[Opening Material for this exercise section]
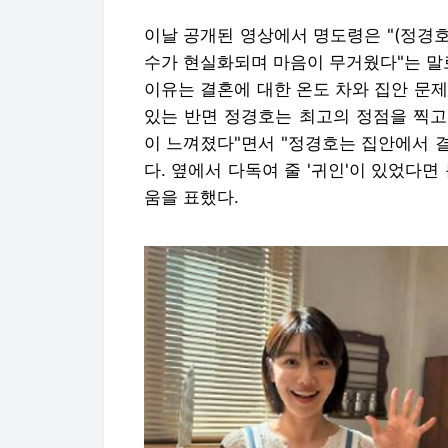
이날 공개된 영상에서 명도령은 "(정경
수가 현실화되며 마음이 무거웠다"는 말로
이유는 결혼에 대한 온도 차와 집안 문
있는 반면 정경호는 최고의 정점을 찍고
이 느껴졌다"면서 "정경호는 집안에서 
다. 옆에서 다독여 줄 '귀인'이 있었다
움을 표했다.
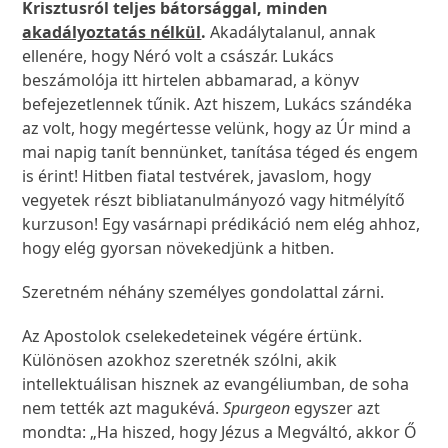
Krisztusról teljes bátorsággal, minden
akadályoztatás nélkül
.
Akadálytalanul, annak
ellenére, hogy Néró volt a császár. Lukács
beszámolója itt hirtelen abbamarad, a könyv
befejezetlennek tűnik. Azt hiszem, Lukács szándéka
az volt, hogy megértesse velünk, hogy az Úr mind a
mai napig tanít bennünket, tanítása téged és engem
is érint! Hitben fiatal testvérek, javaslom, hogy
vegyetek részt bibliatanulmányozó vagy hitmélyítő
kurzuson! Egy vasárnapi prédikáció nem elég ahhoz,
hogy elég gyorsan növekedjünk a hitben.
Szeretném néhány személyes gondolattal zárni.
Az Apostolok cselekedeteinek végére értünk.
Különösen azokhoz szeretnék szólni, akik
intellektuálisan hisznek az evangéliumban, de soha
nem tették azt magukévá.
Spurgeon
egyszer azt
mondta: „Ha hiszed, hogy Jézus a Megváltó, akkor Ő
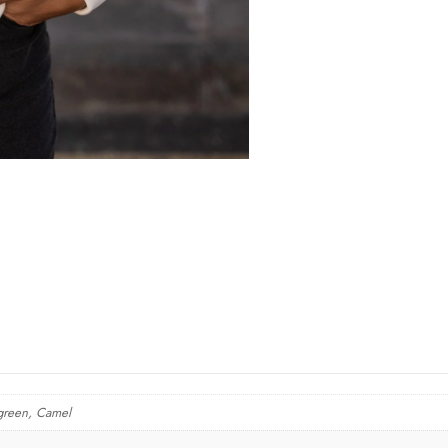
 green, Camel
[Closing Material for this exercise section]
Instructions to follow »
Excluding all pictures, print exactly and only the lines from the line with "kurzuson! Egy vasárnapi" through the end of the records above, both ends included.

Output for this task »
kurzuson! Egy vasárnapi prédikáció nem elég ahhoz,
hogy elég gyorsan növekedjünk a hitben.
Szeretném néhány személyes gondolattal zárni.
Az Apostolok cselekedeteinek végére értünk.
Különösen azokhoz szeretnék szólni, akik
intellektuálisan hisznek az evangéliumban, de soha
nem tették azt magukévá.
Spurgeon
egyszer azt
mondta: „Ha hiszed, hogy Jézus a Megváltó, akkor Ő
 green, Camel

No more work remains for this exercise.